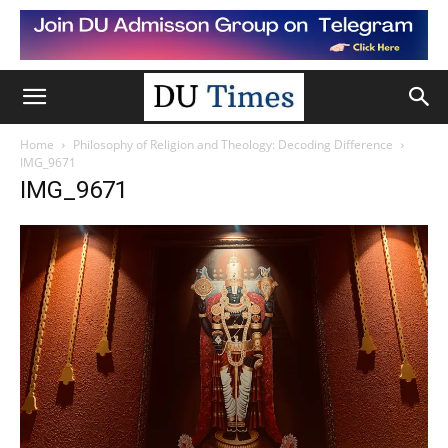
Home
Philosophy of Religion and Theology: Decoding Difference
IMG_9671
IMG_9671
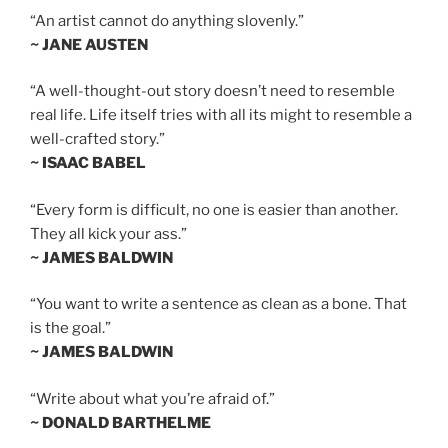
“An artist cannot do anything slovenly.”
~ JANE AUSTEN
“A well-thought-out story doesn’t need to resemble
real life. Life itself tries with all its might to resemble a
well-crafted story.”
~ ISAAC BABEL
“Every form is difficult, no one is easier than another.
They all kick your ass.”
~ JAMES BALDWIN
“You want to write a sentence as clean as a bone. That
is the goal.”
~ JAMES BALDWIN
“Write about what you’re afraid of.”
~ DONALD BARTHELME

------------------------

_Problem details_.
Please tally the lines above that include the word "well" and answer with the number by itself.

_Task solution_.
2